Lula Leads 2026 Presidential Race as Approval Rating Splits Nation, Poll Finds
A new Genial/Quaest survey shows the incumbent president ahead in all first- and second-round scenarios, even as his government's approval remains nearly evenly divided.
President Luiz Inácio Lula da Silva holds a commanding lead in Brazil's early 2026 electoral landscape, according to a Genial/Quaest poll released Wednesday, though the survey also reveals a country sharply divided over his performance in office.
Lula registered 39 percent of voting intentions in first-round scenarios, well ahead of his nearest rival, Senator Flávio Bolsonaro of the Liberal Party, who polled at 29 percent. The remaining field trailed far behind, with former Governor Ronaldo Caiado and businessman Renan Santos of the Missão party each recording 3 percent, statistically tied with one another.
Further back in the pack, federal Deputy Aécio Neves and former Governor Romeu Zema each registered 2 percent of voting intentions, with Santos appearing numerically ahead of both despite the slim margins involved.
The poll also tested hypothetical second-round matchups, finding that Lula would defeat every opposition contender currently being measured. That finding drew contrasting interpretations from across the Brazilian press. Left-leaning CartaCapital emphasized Lula's durability across all head-to-head scenarios as evidence of his structural electoral strength against the right and far-right. Center-leaning O Globo focused on the emergence of Renan Santos as a figure capable of competing with more established opposition names at this early stage.

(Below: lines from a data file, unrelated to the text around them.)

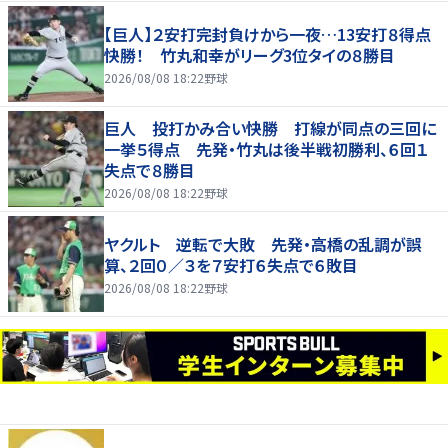
【巨人】２安打完封負けから一夜…13安打８得点
快勝！ 竹丸和幸がリーグ3位タイの８勝目
2026/08/08 18:22
野球
巨人 投打かみ合い快勝 打線が同点の三回に
一挙５得点 先発・竹丸は後半戦初勝利、６回１
失点で８勝目
2026/08/08 18:22
野球
ヤクルト 逆転で大敗 先発・高橋の乱調が誤
算、２回０／３を７安打６失点で６敗目
2026/08/08 18:22
野球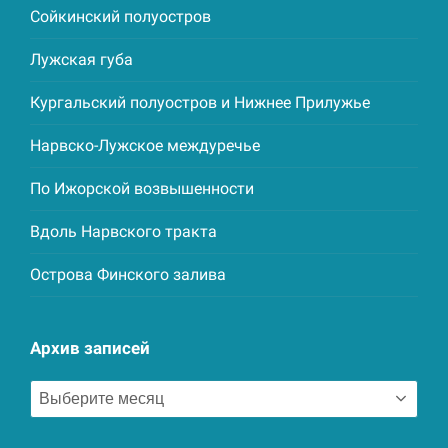
Сойкинский полуостров
Лужская губа
Кургальский полуостров и Нижнее Прилужье
Нарвско-Лужское междуречье
По Ижорской возвышенности
Вдоль Нарвского тракта
Острова Финского залива
Архив записей
Архив
записей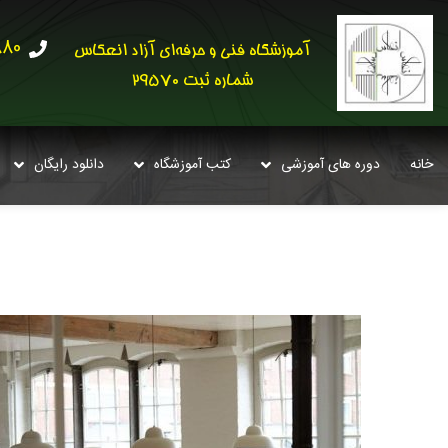
30621
آموزشگاه فنی و حرفه‌ای آزاد انعکاس
شماره ثبت 29570
خانه
دوره های آموزشی
کتب آموزشگاه
دانلود رایگان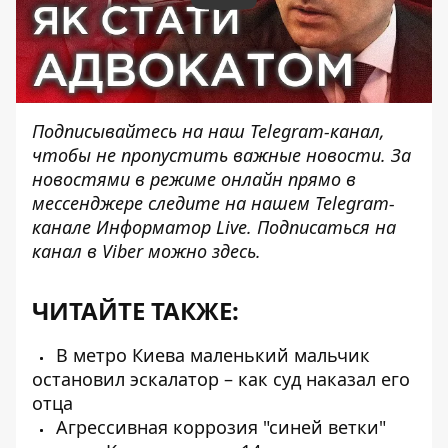
Подписывайтесь на наш
Telegram-канал
,
чтобы не пропустить важные новости. За
новостями в режиме онлайн прямо в
мессенджере следите на нашем Telegram-
канале
Информатор Live
. Подписаться на
канал в Viber можно
здесь
.
ЧИТАЙТЕ ТАКЖЕ:
В метро Киева маленький мальчик
остановил эскалатор – как суд наказал его
отца
Агрессивная коррозия "синей ветки"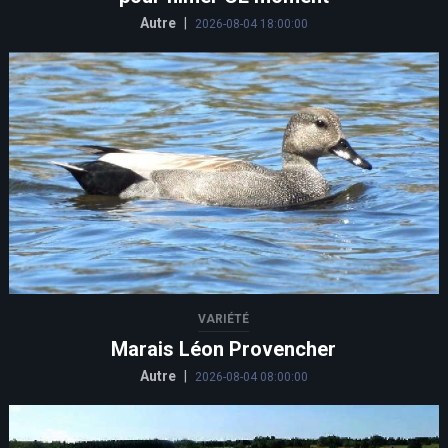
Autre
|
2026-08-04 18:00:00
VARIÉTÉ
Marais Léon Provencher
Autre
|
2026-08-04 08:00:00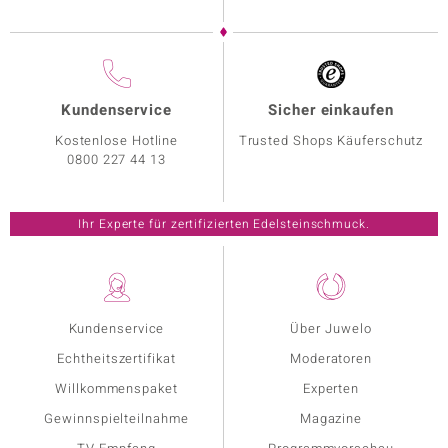
Kundenservice
Sicher einkaufen
Kostenlose Hotline
Trusted Shops Käuferschutz
0800 227 44 13
Ihr Experte für zertifizierten Edelsteinschmuck.
Kundenservice
Über Juwelo
Echtheitszertifikat
Moderatoren
Willkommenspaket
Experten
Gewinnspielteilnahme
Magazine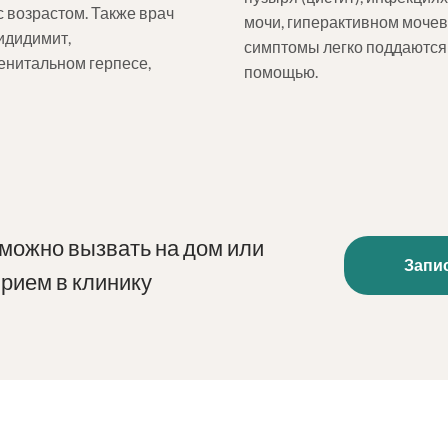
 возрастом. Также врач
мочи, гиперактивном мочев
идидимит,
симптомы легко поддаются 
енитальном герпесе,
помощью.
можно вызвать на дом или
Запи
прием в клинику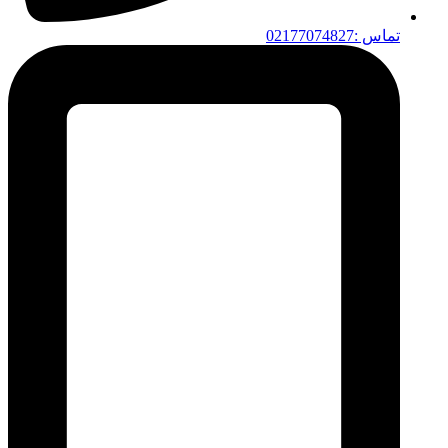
تماس :02177074827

Right-leaning Estadão foregrounded the government's approval numbers, noting that 48 percent of respondents disapprove of the Lula administration against 47 percent who approve — a virtually deadlocked assessment that the outlet framed as a significant vulnerability heading into a campaign year.
The near-even split on government approval reflects persistent tensions over economic management, social spending, and the administration's handling of inflation and public finances. Brazil's presidential election is scheduled for October 2026, and polling at this stage typically reflects name recognition and partisan alignment more than settled voter intention.
With more than a year remaining before the first round, the opposition field remains fluid. No single challenger has consolidated right-wing support, and the fragmentation among Bolsonaro, Caiado, Santos, Zema, and Neves suggests that a competitive opposition primary dynamic — formal or informal — has yet to resolve itself.
What remains uncertain is whether Flávio Bolsonaro's second-place standing will hold as his father, former President Jair Bolsonaro, continues to face legal proceedings that affect the family's political standing. How the opposition coalesces, and whether Lula's approval deficit widens or narrows in response to economic conditions, will likely define the contours of the race in the months ahead.